So, Six Seconds is the Secret, Huh?

First published February 13, 2014 in Mediapost’s Search Insider

oreo-superbowl-blackout-adApparently, the new official time limit for customer engagement is 6 seconds, according to a recent post on Real Time Marketing. How did we come up with 6? Well, in the world of social media engagement it seemed like a good number and no one has called bull shit on it yet, so 6 it is

Marketers love to talk about time – just in time, real time, right time. At the root of all this “time talk” is the realization that customers really don’t have any time for us, so we have to somehow jam our messages into the tiny little cracks that may appear in the wall of willful ignorance they carefully build against marketing. The marketer’s goal is to erode their defenses by looking for any weakness that may appear.

Look at the supposed poster child for Real Time Marketing – the Oreo coup staged during the black out in the 2013 Super Bowl. Because the messaging was surprising and clever, and because, let’s face it, we weren’t doing much of anything else anyway, Oreo managed to gain a foothold in our collective consciousness for a few precious seconds. So, marketers being marketers, we all stumbled over ourselves to proclaim a new channel and launch a series of new micro-attacks on consumers. That’s where the 6 seconds came from. Apparently, that’s the secret to storming the walls. Five seconds and you’re golden. Seven seconds and you’re dead.

Oreo surprised us, and it wasn’t because the message was 6 seconds long. It was because we weren’t expecting a highly relevant, highly timely message. Humans are built to respond to things that don’t fit within our expected patterns. The whole approach of marketing is to constantly blanket us with untimely, irrelevant messages.
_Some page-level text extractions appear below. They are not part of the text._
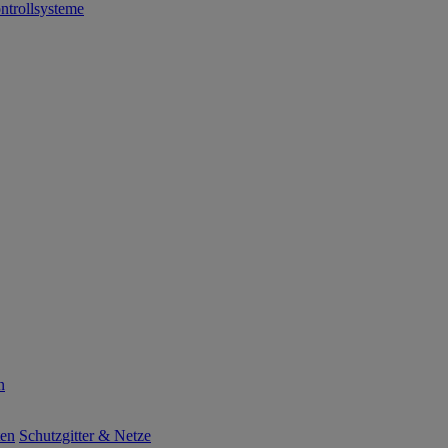
ntrollsysteme
n
ten
Schutzgitter & Netze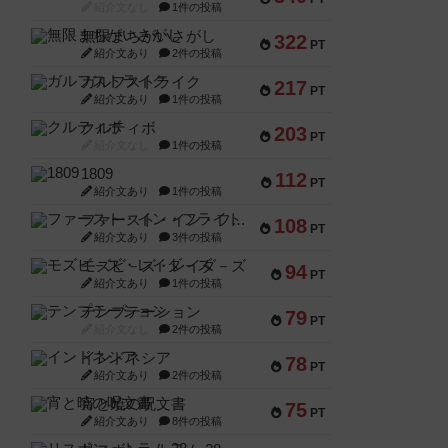
紹介文なし
1件の投稿
無限まちがいさがし
322
PT
紹介文あり
2件の投稿
ガルフストライク
217
PT
紹介文あり
1件の投稿
クルティボ
203
PT
紹介文なし
1件の投稿
1809
112
PT
紹介文あり
1件の投稿
ファースト・イン・フライト
108
PT
紹介文あり
3件の投稿
モズビ－ズ・レイダ－ズ
94
PT
紹介文あり
1件の投稿
テンプテーション
79
PT
紹介文なし
2件の投稿
インドネシア
78
PT
紹介文あり
2件の投稿
宵と暁の呪文書
75
PT
紹介文あり
8件の投稿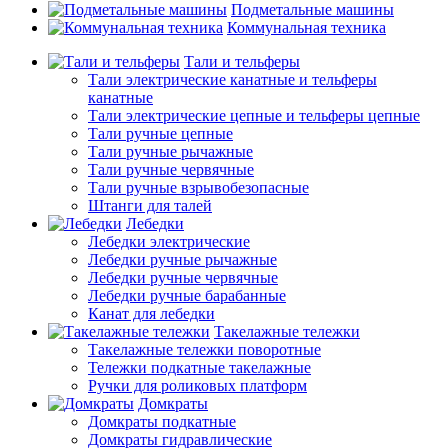
Подметальные машины
Коммунальная техника
Тали и тельферы
Тали электрические канатные и тельферы
канатные
Тали электрические цепные и тельферы цепные
Тали ручные цепные
Тали ручные рычажные
Тали ручные червячные
Тали ручные взрывобезопасные
Штанги для талей
Лебедки
Лебедки электрические
Лебедки ручные рычажные
Лебедки ручные червячные
Лебедки ручные барабанные
Канат для лебедки
Такелажные тележки
Такелажные тележки поворотные
Тележки подкатные такелажные
Ручки для роликовых платформ
Домкраты
Домкраты подкатные
Домкраты гидравлические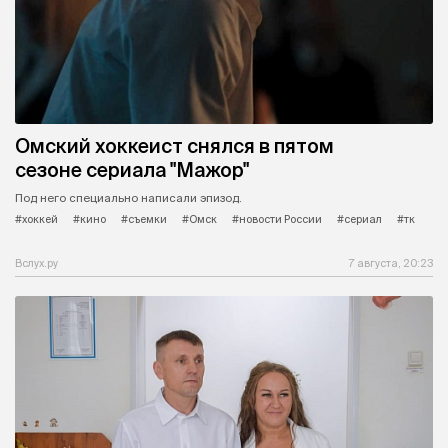
Омский хоккеист снялся в пятом
сезоне сериала "Мажор"
Под него специально написали эпизод.
#хоккей
#кино
#съемки
#Омск
#новости России
#сериал
#тк
Вслух.ру
7 августа, 20:23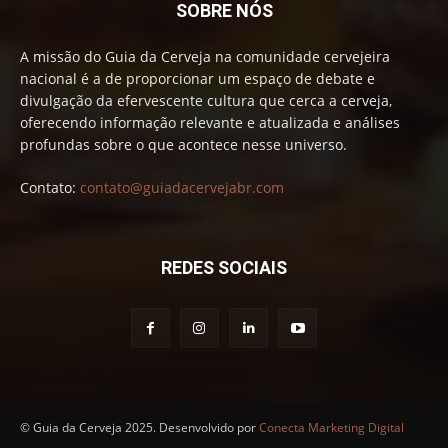
SOBRE NÓS
A missão do Guia da Cerveja na comunidade cervejeira
nacional é a de proporcionar um espaço de debate e
divulgação da efervescente cultura que cerca a cerveja,
oferecendo informação relevante e atualizada e análises
profundas sobre o que acontece nesse universo.
Contato:
contato@guiadacervejabr.com
REDES SOCIAIS
© Guia da Cerveja 2025. Desenvolvido por
Conecta Marketing Digital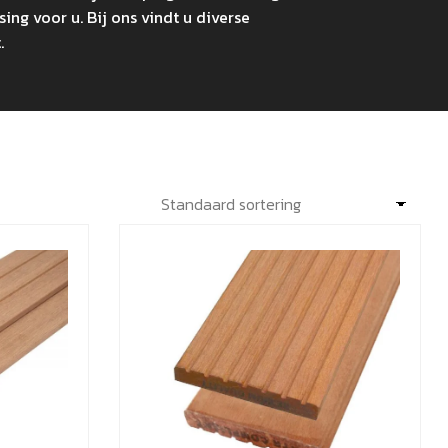
ing voor u. Bij ons vindt u diverse
.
Marketers, to be fair, try to deliver the right message at the right time to the right person, but it’s really hard to do that. So, we overcompensate by delivering lots of messages all the time to everyone, hoping to get lucky. Not to take anything away from the cleverness and nimbleness of the Oreo campaign, but they got lucky. We were surprised and we let our defenses down long enough to be amused and entertained. Real time marketing wasn’t a brilliant new channel; it was a shot in the dark – literally.

And there’s no six-second gold standard of engagement. If you can deliver the right message at the right time to the right person, you can spend hours talking to your prospective customer.  It’s only when you’re trying to interrupt someone with something irrelevant that you have to hopefully shoehorn it into their consciousness. Think of it like a Maslow’s hierarchy of advertising effectiveness.  At it’s best advertising should be useful. This sits at the top of the pyramid. After usefulness comes relevance – even if I don’t find the ad useful to me right now, at least you’re talking to the right person. After relevance comes entertainment – I’ll willingly give you a few seconds of my time if I find your message amusing or emotionally engaging.  I may not buy, but I’ll spend some time with you. After entertainment comes the category the majority of advertising falls into – a total waste of my time.  Not useful, irrelevant, not emotionally engaging. And making an ad that falls into this category 5 seconds long, no matter what channel it’s delivered through, won’t change that. You may fool me once, but next time, I’m still going to ignore you.

There was something important happening during the Oreo campaign at the 2013 Super Bowl, but it had nothing to do with some new magic formula, some recently discovered loophole in our cognitive defenses. It was a sign of what may, hopefully, emerge as trend in advertising – nimble, responsive marketing that establishes a true feedback loop with prospects. What may have happened when the lights went out in New Orleans is that we may have found a new, very potent way to make sense of our market and establish a truly interactive, responsive dialogue with them. If this is the case, we may have just found a way climb a rung or two on the Advertising Effectiveness Hierarchy.